The operating system doesn't care or know about .jar file, so you'll have to unpack the .exe file to some temporary location before you execute it.

Answer 3

//gets program.exe from inside the JAR file as an input stream
InputStream is = getClass().getResource("program.exe").openStream();
//sets the output stream to a system folder
OutputStream os = new FileOutputStream("program.exe");

//2048 here is just my preference
byte[] b = new byte[2048];
int length;

while ((length = is.read(b)) != -1) {
    os.write(b, 0, length);
}

is.close();
os.close();

Answer 4

Whilst the other users have answered the question correctly, extract and run then cleanup. Another point to consider is going fully native.

You are already using a native binary to achieve a specific task. Why not also create a native installer which will install your application, and install the binary to the OS specific location (Program Files on Win32) and create suitable shortcuts.

This way your application will feel more native and means you don't need to write or manage code to get around this fact.
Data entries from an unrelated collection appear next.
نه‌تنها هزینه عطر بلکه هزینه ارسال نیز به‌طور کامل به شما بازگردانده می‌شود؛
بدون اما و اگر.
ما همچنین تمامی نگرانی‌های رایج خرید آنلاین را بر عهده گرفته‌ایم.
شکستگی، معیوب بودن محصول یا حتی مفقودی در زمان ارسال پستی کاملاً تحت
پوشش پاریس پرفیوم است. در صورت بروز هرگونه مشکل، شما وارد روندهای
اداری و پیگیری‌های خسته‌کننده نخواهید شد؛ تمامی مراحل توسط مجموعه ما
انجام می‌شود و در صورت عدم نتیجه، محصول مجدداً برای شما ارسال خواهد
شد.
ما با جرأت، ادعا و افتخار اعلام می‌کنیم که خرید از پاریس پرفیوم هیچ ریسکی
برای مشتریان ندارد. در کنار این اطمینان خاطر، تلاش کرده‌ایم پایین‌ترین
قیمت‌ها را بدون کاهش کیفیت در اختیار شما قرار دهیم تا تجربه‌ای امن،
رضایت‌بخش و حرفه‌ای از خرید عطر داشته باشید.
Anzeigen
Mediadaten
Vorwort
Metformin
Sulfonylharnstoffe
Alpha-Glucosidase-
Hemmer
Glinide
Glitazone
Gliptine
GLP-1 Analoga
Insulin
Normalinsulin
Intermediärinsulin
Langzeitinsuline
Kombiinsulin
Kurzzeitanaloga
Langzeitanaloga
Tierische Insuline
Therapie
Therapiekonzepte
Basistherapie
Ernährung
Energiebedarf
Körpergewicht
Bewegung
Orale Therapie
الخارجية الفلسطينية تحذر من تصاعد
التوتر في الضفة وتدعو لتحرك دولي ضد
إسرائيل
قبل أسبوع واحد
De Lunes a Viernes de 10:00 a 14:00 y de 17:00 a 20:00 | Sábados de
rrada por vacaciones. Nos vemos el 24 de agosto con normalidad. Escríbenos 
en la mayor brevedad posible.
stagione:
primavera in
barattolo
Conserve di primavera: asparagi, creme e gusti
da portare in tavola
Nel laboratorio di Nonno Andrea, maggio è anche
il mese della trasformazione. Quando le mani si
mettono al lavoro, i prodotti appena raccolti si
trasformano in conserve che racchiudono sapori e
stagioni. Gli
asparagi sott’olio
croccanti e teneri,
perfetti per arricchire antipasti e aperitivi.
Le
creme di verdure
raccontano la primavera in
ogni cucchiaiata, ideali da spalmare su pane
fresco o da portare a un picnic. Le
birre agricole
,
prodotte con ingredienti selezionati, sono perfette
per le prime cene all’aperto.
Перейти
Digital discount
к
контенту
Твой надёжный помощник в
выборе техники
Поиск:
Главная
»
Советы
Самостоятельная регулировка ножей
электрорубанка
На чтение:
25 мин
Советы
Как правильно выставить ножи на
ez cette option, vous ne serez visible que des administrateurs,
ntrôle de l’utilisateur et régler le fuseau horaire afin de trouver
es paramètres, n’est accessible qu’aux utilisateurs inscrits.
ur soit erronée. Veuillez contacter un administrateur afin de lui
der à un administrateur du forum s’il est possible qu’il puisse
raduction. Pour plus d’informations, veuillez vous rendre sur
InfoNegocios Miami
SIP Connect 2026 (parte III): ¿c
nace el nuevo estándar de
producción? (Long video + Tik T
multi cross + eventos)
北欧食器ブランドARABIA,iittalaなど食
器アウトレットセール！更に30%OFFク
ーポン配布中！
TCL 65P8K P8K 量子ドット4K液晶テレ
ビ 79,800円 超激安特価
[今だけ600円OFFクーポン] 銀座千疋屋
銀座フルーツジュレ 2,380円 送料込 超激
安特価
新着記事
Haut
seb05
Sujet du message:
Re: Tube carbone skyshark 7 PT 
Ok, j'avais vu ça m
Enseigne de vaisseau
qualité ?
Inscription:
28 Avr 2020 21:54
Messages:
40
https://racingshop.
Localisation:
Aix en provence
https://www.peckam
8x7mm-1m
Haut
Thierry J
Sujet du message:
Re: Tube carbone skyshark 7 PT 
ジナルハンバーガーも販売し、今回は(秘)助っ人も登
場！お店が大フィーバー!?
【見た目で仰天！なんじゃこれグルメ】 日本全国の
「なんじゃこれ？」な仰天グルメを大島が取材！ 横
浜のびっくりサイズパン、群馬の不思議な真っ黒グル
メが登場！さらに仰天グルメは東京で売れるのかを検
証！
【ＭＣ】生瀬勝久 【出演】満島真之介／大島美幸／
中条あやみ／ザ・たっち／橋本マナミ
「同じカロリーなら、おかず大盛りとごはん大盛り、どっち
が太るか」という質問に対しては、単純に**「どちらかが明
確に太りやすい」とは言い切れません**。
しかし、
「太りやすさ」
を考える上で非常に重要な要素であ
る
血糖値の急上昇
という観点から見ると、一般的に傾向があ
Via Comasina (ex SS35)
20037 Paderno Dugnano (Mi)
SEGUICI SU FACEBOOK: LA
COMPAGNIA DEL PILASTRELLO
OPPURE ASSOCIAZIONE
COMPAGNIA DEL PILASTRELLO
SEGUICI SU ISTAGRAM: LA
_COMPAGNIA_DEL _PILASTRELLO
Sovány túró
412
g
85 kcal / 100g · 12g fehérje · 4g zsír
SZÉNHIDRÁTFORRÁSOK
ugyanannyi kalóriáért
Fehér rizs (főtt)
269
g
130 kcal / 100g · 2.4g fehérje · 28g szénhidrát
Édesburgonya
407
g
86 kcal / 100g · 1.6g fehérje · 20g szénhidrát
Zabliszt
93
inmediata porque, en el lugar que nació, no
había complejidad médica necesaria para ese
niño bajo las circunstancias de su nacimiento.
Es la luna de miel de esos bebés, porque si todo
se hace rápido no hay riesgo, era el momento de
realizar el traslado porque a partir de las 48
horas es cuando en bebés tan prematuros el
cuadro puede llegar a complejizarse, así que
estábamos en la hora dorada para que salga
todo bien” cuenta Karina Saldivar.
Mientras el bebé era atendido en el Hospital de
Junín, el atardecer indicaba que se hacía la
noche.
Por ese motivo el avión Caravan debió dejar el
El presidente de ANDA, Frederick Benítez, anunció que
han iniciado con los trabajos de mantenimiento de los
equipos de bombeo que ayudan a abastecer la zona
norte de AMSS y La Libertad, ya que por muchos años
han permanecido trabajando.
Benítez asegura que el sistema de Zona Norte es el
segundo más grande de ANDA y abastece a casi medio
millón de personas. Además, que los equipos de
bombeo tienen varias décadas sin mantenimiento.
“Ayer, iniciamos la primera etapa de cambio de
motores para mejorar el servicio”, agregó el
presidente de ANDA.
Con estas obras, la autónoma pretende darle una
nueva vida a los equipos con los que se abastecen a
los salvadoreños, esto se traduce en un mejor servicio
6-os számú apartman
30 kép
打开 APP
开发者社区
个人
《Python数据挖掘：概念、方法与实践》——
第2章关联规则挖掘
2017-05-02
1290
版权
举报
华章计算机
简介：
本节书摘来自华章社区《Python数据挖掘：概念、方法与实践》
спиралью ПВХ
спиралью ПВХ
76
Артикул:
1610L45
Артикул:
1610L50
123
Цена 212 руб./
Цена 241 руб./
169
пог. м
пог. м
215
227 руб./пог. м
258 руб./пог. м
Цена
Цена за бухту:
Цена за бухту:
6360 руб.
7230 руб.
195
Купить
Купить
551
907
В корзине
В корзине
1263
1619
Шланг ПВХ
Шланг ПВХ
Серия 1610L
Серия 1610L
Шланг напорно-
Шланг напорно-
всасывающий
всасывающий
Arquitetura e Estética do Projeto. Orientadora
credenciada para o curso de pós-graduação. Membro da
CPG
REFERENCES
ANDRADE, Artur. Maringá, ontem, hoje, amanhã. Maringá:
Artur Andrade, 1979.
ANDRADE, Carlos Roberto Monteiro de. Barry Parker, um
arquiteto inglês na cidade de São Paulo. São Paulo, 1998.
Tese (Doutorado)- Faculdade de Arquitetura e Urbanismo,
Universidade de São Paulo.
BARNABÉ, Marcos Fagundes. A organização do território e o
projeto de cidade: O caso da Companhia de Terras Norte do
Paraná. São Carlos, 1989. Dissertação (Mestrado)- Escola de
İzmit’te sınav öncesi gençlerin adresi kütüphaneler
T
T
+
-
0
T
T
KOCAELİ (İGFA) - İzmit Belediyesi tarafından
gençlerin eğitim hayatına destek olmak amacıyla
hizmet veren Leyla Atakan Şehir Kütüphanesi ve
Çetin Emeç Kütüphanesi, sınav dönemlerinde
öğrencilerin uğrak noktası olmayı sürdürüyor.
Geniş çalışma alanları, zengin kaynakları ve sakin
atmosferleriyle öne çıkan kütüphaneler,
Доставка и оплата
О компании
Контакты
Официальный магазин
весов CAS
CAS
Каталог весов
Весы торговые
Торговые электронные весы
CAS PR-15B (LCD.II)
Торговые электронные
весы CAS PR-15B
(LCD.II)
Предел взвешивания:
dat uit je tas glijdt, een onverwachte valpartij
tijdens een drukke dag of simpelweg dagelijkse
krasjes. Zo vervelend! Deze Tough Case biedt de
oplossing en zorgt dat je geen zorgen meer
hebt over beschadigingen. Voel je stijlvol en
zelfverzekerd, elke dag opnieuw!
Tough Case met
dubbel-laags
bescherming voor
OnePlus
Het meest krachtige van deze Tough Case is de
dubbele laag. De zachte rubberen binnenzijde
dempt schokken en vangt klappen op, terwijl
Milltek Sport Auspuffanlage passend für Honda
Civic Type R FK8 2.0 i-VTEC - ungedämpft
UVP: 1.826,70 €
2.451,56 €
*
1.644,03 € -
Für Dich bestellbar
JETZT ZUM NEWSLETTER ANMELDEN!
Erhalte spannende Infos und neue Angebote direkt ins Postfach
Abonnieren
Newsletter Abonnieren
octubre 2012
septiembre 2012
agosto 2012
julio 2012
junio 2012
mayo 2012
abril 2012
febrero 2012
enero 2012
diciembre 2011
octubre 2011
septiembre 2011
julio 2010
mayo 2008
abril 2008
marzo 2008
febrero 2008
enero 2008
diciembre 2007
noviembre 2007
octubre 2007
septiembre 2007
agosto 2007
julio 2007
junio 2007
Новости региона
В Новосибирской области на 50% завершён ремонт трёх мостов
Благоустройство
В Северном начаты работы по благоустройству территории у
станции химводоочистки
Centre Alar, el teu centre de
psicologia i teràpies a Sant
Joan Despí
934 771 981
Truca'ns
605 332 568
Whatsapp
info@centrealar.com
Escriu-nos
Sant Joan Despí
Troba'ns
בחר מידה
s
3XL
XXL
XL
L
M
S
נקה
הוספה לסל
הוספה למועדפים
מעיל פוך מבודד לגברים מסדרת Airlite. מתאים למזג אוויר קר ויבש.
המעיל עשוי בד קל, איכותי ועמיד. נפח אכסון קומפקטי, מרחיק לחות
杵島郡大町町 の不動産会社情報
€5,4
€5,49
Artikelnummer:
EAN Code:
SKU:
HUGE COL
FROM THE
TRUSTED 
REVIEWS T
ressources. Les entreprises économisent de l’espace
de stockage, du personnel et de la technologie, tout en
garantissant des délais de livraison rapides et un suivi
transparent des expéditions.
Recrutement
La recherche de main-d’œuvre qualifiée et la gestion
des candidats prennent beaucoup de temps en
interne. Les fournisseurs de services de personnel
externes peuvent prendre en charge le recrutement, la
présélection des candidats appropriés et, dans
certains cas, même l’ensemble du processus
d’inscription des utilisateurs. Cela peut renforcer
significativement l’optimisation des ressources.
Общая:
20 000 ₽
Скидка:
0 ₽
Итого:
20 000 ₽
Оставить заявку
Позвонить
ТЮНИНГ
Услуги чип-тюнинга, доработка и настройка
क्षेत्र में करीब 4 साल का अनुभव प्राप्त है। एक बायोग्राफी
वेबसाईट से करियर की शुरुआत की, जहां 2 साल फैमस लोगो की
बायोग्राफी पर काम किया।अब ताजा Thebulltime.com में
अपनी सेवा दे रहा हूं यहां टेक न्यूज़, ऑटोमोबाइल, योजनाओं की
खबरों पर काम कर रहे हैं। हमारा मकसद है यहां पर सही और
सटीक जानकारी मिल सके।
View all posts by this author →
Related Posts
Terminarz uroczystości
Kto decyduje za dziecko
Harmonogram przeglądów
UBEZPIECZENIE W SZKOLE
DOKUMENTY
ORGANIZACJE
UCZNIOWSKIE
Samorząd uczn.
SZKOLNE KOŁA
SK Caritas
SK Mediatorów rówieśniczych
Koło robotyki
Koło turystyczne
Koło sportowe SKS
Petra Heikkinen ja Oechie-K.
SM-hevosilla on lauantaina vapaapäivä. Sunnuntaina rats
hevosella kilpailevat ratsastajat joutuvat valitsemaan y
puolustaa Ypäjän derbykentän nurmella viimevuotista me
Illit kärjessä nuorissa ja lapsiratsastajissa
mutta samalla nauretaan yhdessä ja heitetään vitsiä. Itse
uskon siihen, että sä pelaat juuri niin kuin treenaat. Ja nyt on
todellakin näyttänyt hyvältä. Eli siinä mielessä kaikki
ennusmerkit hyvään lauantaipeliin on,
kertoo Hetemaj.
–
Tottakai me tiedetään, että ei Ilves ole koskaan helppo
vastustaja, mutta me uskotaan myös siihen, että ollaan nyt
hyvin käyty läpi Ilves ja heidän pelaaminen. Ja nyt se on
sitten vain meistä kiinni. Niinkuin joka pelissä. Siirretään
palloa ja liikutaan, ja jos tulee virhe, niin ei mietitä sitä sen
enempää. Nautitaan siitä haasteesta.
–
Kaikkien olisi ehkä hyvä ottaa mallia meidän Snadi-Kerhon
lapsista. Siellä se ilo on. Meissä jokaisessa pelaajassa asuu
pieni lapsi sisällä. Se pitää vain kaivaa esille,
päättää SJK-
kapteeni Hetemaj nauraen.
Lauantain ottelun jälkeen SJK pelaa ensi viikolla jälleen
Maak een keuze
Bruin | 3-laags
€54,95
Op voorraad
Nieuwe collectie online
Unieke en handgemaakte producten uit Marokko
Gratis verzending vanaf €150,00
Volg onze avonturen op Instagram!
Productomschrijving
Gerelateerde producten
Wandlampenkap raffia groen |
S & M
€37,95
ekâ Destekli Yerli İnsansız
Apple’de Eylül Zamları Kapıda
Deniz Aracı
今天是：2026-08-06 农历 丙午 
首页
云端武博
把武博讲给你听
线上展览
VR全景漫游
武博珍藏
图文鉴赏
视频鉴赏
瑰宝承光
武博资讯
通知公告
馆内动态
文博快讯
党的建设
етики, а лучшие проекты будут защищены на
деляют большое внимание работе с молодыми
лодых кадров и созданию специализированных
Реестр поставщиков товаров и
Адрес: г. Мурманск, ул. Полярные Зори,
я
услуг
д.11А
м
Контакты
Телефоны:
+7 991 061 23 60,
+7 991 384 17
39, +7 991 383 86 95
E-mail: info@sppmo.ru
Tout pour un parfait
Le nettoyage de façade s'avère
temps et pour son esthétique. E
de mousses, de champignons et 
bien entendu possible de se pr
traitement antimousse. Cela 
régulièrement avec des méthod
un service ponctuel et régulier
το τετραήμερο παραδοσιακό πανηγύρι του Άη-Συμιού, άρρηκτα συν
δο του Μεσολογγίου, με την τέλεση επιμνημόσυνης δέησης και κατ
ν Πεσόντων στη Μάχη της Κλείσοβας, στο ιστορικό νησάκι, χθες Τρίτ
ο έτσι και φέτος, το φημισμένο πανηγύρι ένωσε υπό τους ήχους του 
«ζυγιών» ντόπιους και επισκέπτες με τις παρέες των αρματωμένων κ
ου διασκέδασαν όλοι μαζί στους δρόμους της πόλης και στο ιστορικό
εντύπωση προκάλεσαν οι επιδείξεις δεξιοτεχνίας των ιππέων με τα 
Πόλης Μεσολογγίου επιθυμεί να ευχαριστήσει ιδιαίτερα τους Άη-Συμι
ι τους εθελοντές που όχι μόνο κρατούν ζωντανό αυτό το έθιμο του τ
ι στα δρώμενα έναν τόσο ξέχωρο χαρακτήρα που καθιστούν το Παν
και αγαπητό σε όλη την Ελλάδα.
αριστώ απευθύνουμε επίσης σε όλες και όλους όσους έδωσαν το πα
At the moment the Jar looks like a cross platform piece of code (Jar runs anywhere right?) but packs a native binary which will not run everywhere. This feels like a contradiction.

For installers I can recommend Nullsoft Installation System (NSIS) as they have many excellent tutorials and code samples to learn from.

Answer 5

Use

getClass().getResource(what).openStream()

and copy to another file in the disk.

Answer 6

You could write a simple java program to launch the exe using Runtime.exec(). You could then set the "Main-Class" attribute of the jar to be that launcher class. Users could then run your jar and it would run the exe.